FE unit critical of review

25th June 1999 at 01:00
FURTHER education leaders have reacted disdainfully to a Scottish Office report which appears to cast doubt on the future of the sector's curriculum and staff development quango. The authors of the report are accused of failing to understand FE.

Lord Macdonald, the Scottish Office industry minister, announced on Monday that there would be consultation on the future of the Stirling-based Scottish Further Education Unit.

This follows a policy and financial management review which proposes that, after six years, the unit should no longer be a non-departmental public body (NDPB or "quango") and that it should become self-financing. It would therefore lose its Scottish Office grant which stands at pound;680,000, almost half of its overall budget.

The unit was clearly taken aback by the proposals, which it did not see in their final formuntil a board meeting last Thursday.

Janet Lowe, the board's vice-chair, said she was pleased at the recognition in the report that there should be a national body to support FE colleges. But she was "puzzled and concerned" at the principal recommendation that such a body should not be an NDPB. "That tells us what it should not be rather than what it should be," she commented.

Tom Kelly, chief officer of the Association of Scottish Colleges, described the report as "introverted" and "an odd document." He added: "Whether something should be an NDPB is a secondary matter to the strategic direction of curriculum development and other aspects of college activity."

Ms Lowe, who is principal of Lauder College, reserved her strongest criticism for the proposal that the unit should be pruned to concentrate almost entirely on curriculum development.

"Further education is holistic. You cannot separate curriculum development from staff development, organisational change, quality, information technology and so on.

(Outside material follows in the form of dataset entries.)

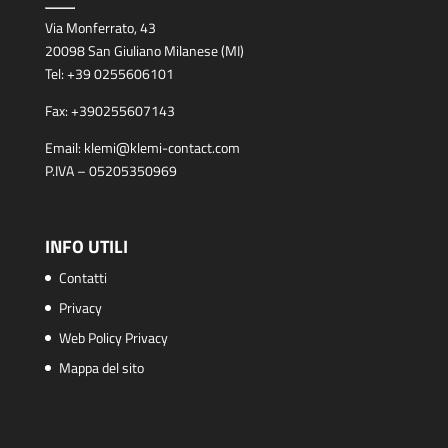
Via Monferrato, 43
20098 San Giuliano Milanese (MI)
Tel:
+39 0255606101
Fax:
+390255607143
Email:
klemi@klemi-contact.com
P.IVA – 05205350969
INFO UTILI
Contatti
Privacy
Web Policy Privacy
Mappa del sito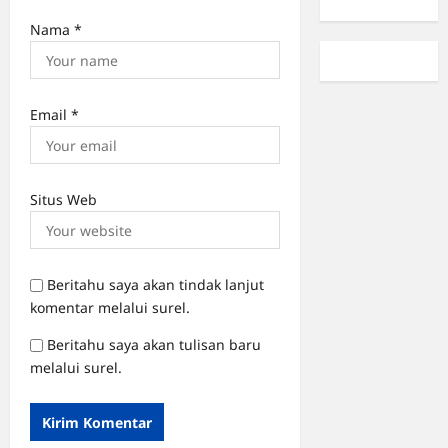
Nama
*
Email
*
Situs Web
Beritahu saya akan tindak lanjut
komentar melalui surel.
Beritahu saya akan tulisan baru
melalui surel.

"That means the SFEU too has to be holistic, able to deploy expertise across the whole panoply of college activities. So how can it be expected to concentrate only on curriculum development?" she said.

Ms Lowe said there was a "mismatch" between college responses to the review and what the report recommends. The report "does not appear to have understood the role of the FE sector and therefore of the support that it requires."

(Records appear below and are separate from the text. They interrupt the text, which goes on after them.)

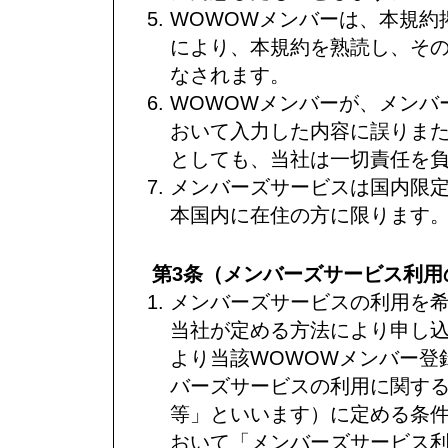
WOWOWメンバーは、本規約
により、本規約を熟読し、そ
なされます。
WOWOWメンバーが、メンバ
おいて入力した内容に誤りま
としても、当社は一切責任を
メンバーズサービスは国内限定
本国内に在住の方に限ります
第3条（メンバーズサービス利用
メンバーズサービスの利用を希
当社が定める方法により申し
より当該WOWOWメンバー登
バーズサービスの利用に関す
等」といいます）に定める条
おいて「メンバーズサービス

A press statement from the unit accused the report's authors, Fiona Locke and Wendy Wilkinson from the Scottish Office efficiency unit, of disregarding evidence gathered during the review. This revealed that 87 per cent of colleges wanted the agency to continue in its present form and with its present functions, as did 93 per cent of other agencies who were consulted.

But the report suggests otherwise. "There are doubts over whether the SFEU is sufficiently in touch with colleges' needs and uncertainty about the process in which SFEU attempts to identify these needs."

The review team justified their proposals stating: "After more than five years of incorporation, it seems unlikely that SFEU is now in a position to add any real value to those functions in which the colleges are increasingly mature and expert."

A concentration on curriculum support and related staff development would make the unit "more focused, more responsive and more accountable to colleges."